Task objective
Your job is to return the whole listing unchanged while skipping its images.

Supplied information
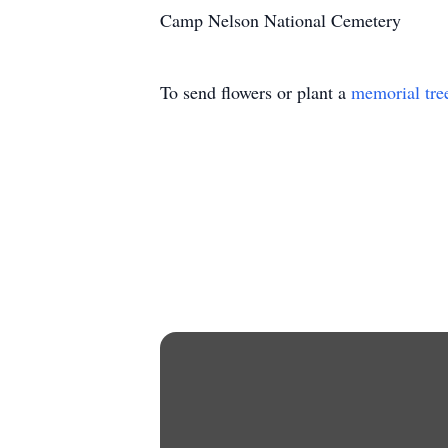
Camp Nelson National Cemetery
To send flowers or plant a
memorial tre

Response to the exercise
Camp Nelson National Cemetery
To send flowers or plant a
memorial tre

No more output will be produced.